Plus, it’s pretty difficult to use NIH or NSF funds to buy general-purpose computers, unless the grant is specifically based on computing research. It’s a lot easier to justify the cost of a computing service.

The @home projects are also at the mercy of their public enthusiasm. Listening for signals from ET, or trying to find cures for cancer, are exciting projects, and lots of folks are eager to help out on those, but simulating the merger of two black holes, for instance, is a lot harder to get people on board for. So if you’ve got one of those less-sexy projects, it’s easier to convince a handful of fellow scientists to let you use their supercluster than it is to convince millions of laymen to let you use their idle PCs.

Wasn’t there a project at some point that was going to create a distributed computer across everybody’s PC for use by any project?

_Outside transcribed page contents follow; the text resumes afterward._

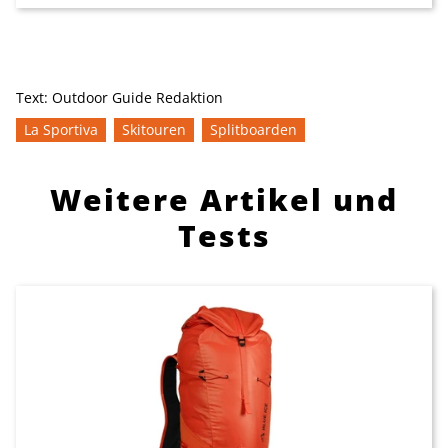
Text:
Outdoor Guide Redaktion
La Sportiva
Skitouren
Splitboarden
Weitere Artikel und
Tests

Obligatory “Can it run Crysis?” comment

Do you mean BOINC?

AFAIK the @home strategy has a few key compromises that put it at a disadvantage relative to a supercomputing cluster. Basically, each individual chunk of simulation is limited to something that can be completed on an ordinary desktop, i.e. single CPU, single gig of RAM, and amounts of data that can be reasonably transferred on a home broadband connection. But on a supercomputer cluster, a typical node might have eight processors and 32 gigs of RAM, and thus can run bigger simulations. Because of the dedicated storage and high-speed interconnects, each node can easily crunch and create many terabytes worth of data. So the supercomputing cluster can handle bigger and higher resolution simulations than a distributed computing network.

Apparently.

The article got this wrong so I don’t blame you–but saying that the computer reaches a “sustained speed of a petaflop” is incorrect.

Originally, the root word was FLOPS, which stands for “floating point operation per second”–note that the S is not a pluralizer, but stands for “second”.

Later, people sometimes dropped the S to use FLOP as a quantity instead of a rate. One could then say that a certain computation requires 1 petaflop to complete, or turn it back into a rate by saying a computer runs at 1 petaflop per second.

But it makes no sense to say that something runs at a rate of 1 petaflop. It is like saying you have a car that reaches a speed of 150 miles. You need to say 150 mph or miles/hour to turn it into a rate.